A todas las artes se les presupone un cierto manierismo –más allá de la corriente conocida como tal–, porque no operan con la realidad fidedigna, sino con su representación. Aunque la realidad sea una, sin embargo no es uniforme ni unívoca. Por eso la Historia Universal del Arte se corresponde con el despliegue en el tiempo de perspectivas y lenguajes múltiples que cifran el mundo en paralelo al mundo. Y cuando un lenguaje determinado adquiere contorno y entidad, se imbrica con el referente de tal modo que ambos se vuelven inextricables. La maniera que subyace –el hacedor al fondo– se vuelve sustancial y explícita: los resortes de la representación adquieren tanta importancia como la representación misma.
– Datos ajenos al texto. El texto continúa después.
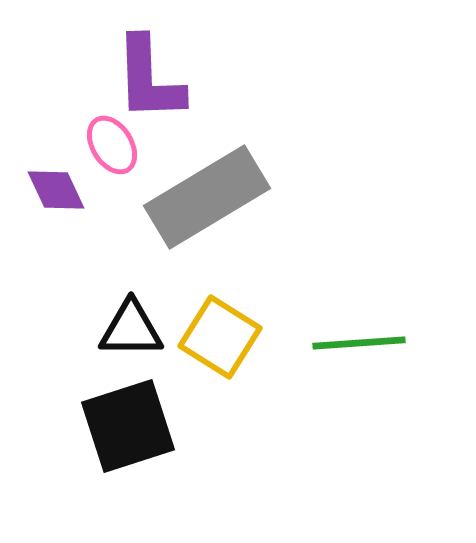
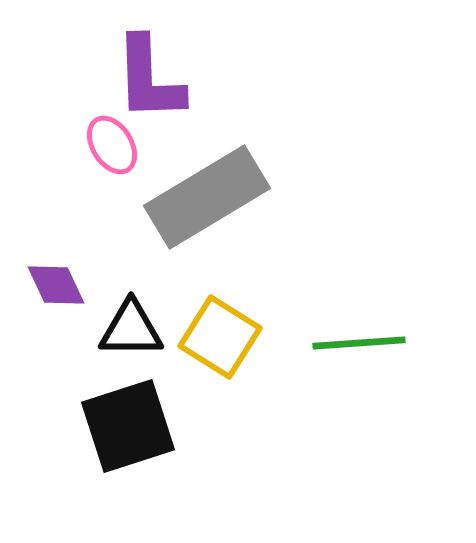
purple diamond: moved 95 px down
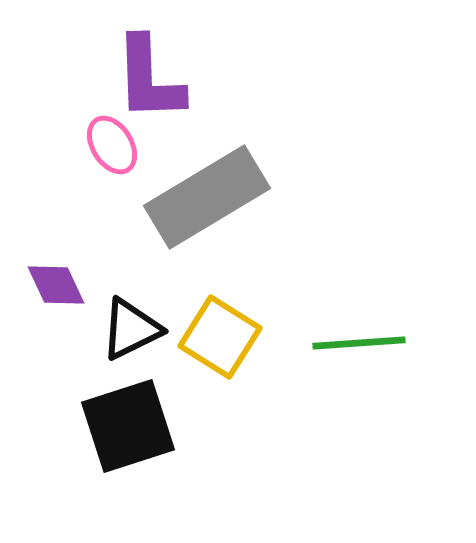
black triangle: rotated 26 degrees counterclockwise
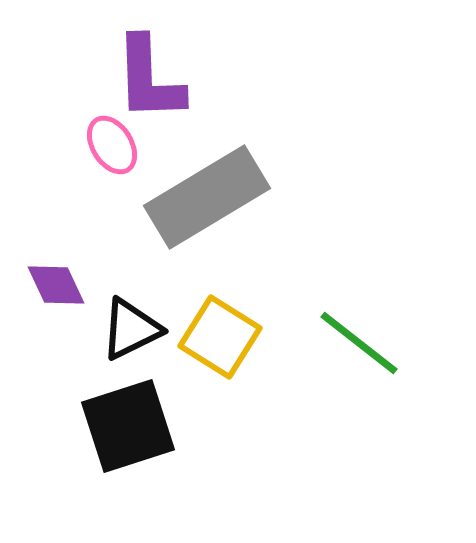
green line: rotated 42 degrees clockwise
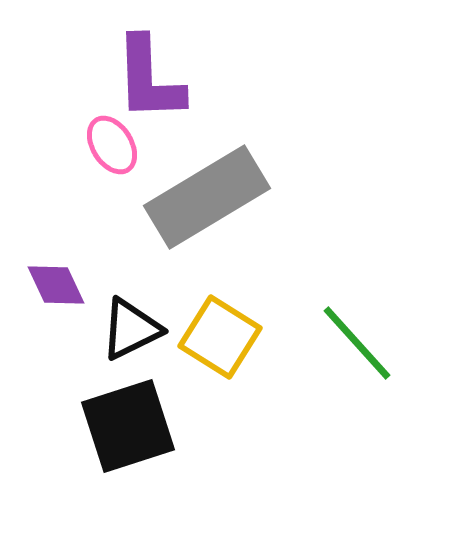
green line: moved 2 px left; rotated 10 degrees clockwise
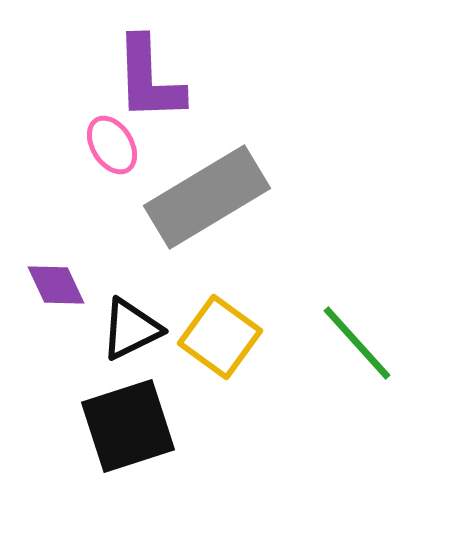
yellow square: rotated 4 degrees clockwise
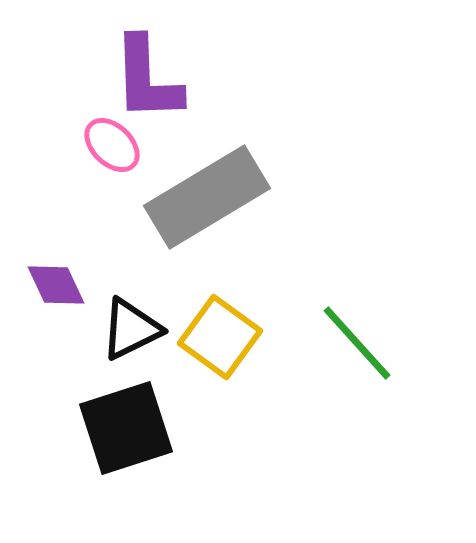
purple L-shape: moved 2 px left
pink ellipse: rotated 14 degrees counterclockwise
black square: moved 2 px left, 2 px down
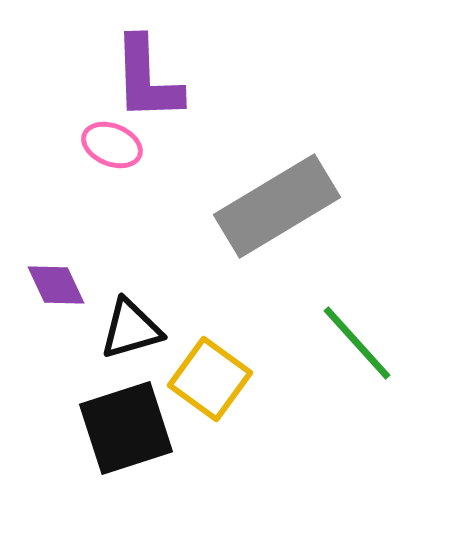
pink ellipse: rotated 22 degrees counterclockwise
gray rectangle: moved 70 px right, 9 px down
black triangle: rotated 10 degrees clockwise
yellow square: moved 10 px left, 42 px down
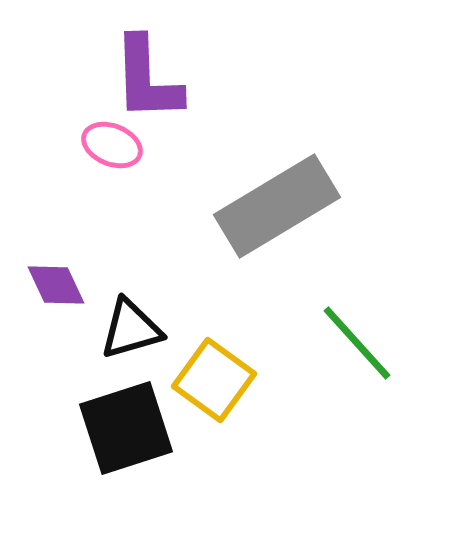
yellow square: moved 4 px right, 1 px down
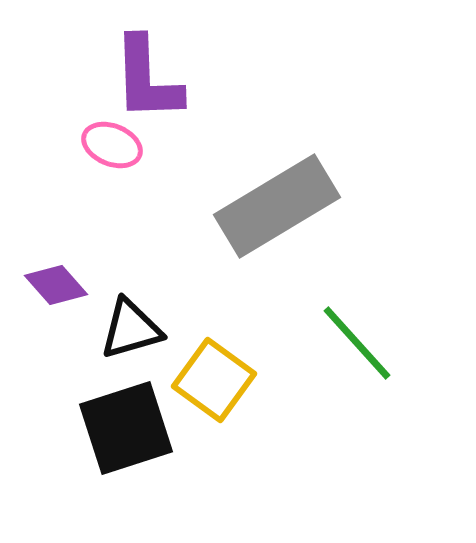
purple diamond: rotated 16 degrees counterclockwise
Aplicado lo dicho al séptimo arte, estaríamos ante el llamado cine de autor. Federico Fellini saturó de sí mismo sus películas; tanto, que dio lugar al marbete de lo felliniano. Tras su paso fugaz por el neorrealismo de la calle esteparia y la luz hambrienta –Italia postrada del dopoguerra–, decidió internarse por los laberintos de su fantasía. Entonces abandonó el rodaje al aire libre por los decorados megalómanos de Cinecittà, o lo que es lo mismo, sustituyó el documento por la introspección. Lo felliniano es eso precisamente, la apoteosis del artificio, el caleidoscopio manierista que refracta un rayo mortecino de luz callejera para transformarlo en girándula multicolor, en farándula tumultuosa. El celuloide como lienzo para el trampantojo, para la gran mentira. Fellini, en este sentido, gustaba de referirse al «cine mendacidad». Pero es que ese engaño desmadrado y continuo de sus filmes representa nada menos que la clave existencial suya y quizá nuestra.

La vida verdadera es la de los sueños, se dice en El jeque blanco. Fellini vertió los suyos en guiones marcados por situaciones desaforadas y excéntricos personajes. Se dedicó a observar la vida a través de sus desdoblamientos: el teatro, el circo, el carnaval, el propio cine, la memoria, el magma onírico bullendo por debajo. Gran narcisista, encontró su álter ego interpretativo en Marcello Mastroianni, y el compositor Nino Rota supo aderezar las obras del maestro con partituras que parecían nacer espontáneas y evidentes de las imágenes mismas. Un motivo reiterado en la filmografía de Fellini es la playa solitaria, que él recordaba de su Rímini natal. Queda la obra del propio Fellini como playa desde donde oteamos el mar sin orillas de sus sueños, una infinita, rumorosa y bullente stravaganza.